• _SOURCE DATA_:
◆ ◆ ◆ ◆
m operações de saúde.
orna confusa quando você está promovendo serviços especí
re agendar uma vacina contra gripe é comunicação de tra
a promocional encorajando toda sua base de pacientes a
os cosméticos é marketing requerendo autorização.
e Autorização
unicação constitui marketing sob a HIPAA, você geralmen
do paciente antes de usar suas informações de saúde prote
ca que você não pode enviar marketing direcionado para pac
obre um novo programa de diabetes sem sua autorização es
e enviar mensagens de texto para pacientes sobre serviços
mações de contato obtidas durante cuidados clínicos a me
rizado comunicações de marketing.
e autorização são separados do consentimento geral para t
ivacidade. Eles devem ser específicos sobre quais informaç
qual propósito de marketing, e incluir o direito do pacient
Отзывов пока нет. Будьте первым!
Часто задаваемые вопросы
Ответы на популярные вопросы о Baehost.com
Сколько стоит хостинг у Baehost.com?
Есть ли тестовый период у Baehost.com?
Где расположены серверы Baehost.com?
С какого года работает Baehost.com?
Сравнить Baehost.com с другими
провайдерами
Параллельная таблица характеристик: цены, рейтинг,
◆ ◆ ◆ ◆
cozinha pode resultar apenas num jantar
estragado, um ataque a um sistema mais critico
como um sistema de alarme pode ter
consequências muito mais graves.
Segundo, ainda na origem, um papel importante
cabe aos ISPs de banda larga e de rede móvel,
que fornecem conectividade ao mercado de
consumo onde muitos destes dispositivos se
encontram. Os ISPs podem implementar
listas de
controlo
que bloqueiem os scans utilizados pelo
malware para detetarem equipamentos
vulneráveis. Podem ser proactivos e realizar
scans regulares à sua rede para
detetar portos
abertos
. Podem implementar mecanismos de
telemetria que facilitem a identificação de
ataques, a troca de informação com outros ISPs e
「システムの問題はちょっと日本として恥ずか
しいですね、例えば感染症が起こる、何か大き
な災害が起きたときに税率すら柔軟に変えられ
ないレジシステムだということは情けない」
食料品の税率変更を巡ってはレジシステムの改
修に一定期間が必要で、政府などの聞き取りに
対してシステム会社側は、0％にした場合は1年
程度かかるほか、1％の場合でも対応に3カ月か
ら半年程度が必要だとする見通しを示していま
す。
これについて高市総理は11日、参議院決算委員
◆ ◆ ◆ ◆
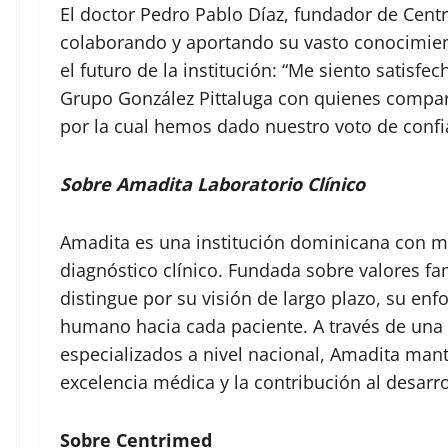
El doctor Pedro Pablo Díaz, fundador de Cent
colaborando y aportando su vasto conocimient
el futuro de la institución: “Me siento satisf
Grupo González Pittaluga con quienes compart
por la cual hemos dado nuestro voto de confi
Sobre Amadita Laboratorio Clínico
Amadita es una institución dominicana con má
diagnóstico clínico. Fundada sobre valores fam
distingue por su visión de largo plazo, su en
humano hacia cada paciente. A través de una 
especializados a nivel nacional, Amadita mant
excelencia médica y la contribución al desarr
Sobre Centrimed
◆ ◆ ◆ ◆
Pull out the lines above in which the word "implementar" appears.

• _TASK ANSWER_:
encontram. Os ISPs podem implementar
. Podem implementar mecanismos de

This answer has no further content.